=== Records for the task ===
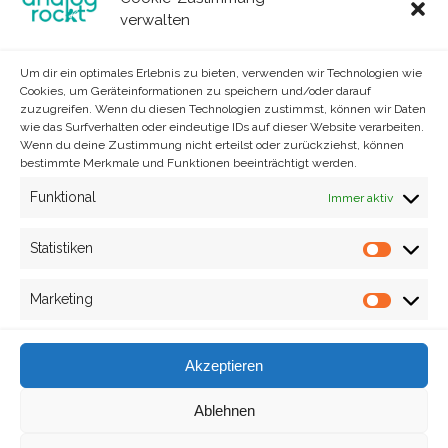
verwalten
Um dir ein optimales Erlebnis zu bieten, verwenden wir Technologien wie
Cookies, um Geräteinformationen zu speichern und/oder darauf
zuzugreifen. Wenn du diesen Technologien zustimmst, können wir Daten
wie das Surfverhalten oder eindeutige IDs auf dieser Website verarbeiten.
Wenn du deine Zustimmung nicht erteilst oder zurückziehst, können
bestimmte Merkmale und Funktionen beeinträchtigt werden.
Funktional
Immer aktiv
Site info
analog rockt © 2023
Statistiken
Statisti
Marketing
Market
Impressum
Akzeptieren
Cookie-Richtlinie (EU)
Ablehnen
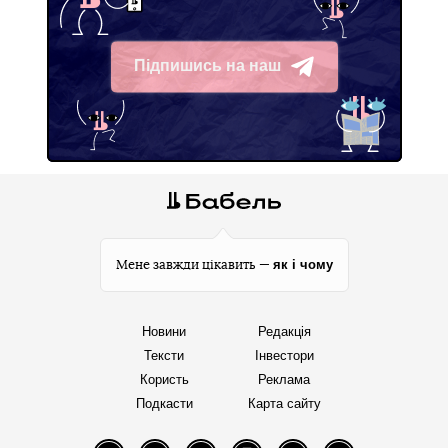
Підпишись на наш
Telegram
як і чому
Мене завжди цікавить —
Новини
Редакція
Тексти
Інвестори
Користь
Реклама
Подкасти
Карта сайту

=== Exercise brief ===
Retype each entry precisely. Skip images entirely.

=== Your solution ===
verwalten
Um dir ein optimales Erlebnis zu bieten, verwenden wir Technologien wie
Cookies, um Geräteinformationen zu speichern und/oder darauf
zuzugreifen. Wenn du diesen Technologien zustimmst, können wir Daten
wie das Surfverhalten oder eindeutige IDs auf dieser Website verarbeiten.
Wenn du deine Zustimmung nicht erteilst oder zurückziehst, können
bestimmte Merkmale und Funktionen beeinträchtigt werden.
Funktional
Immer aktiv
Site info
analog rockt © 2023
Statistiken
Statisti
Marketing
Market
Impressum
Akzeptieren
Cookie-Richtlinie (EU)
Ablehnen
Підпишись на наш
Telegram
як і чому
Мене завжди цікавить —
Новини
Редакція
Тексти
Інвестори
Користь
Реклама
Подкасти
Карта сайту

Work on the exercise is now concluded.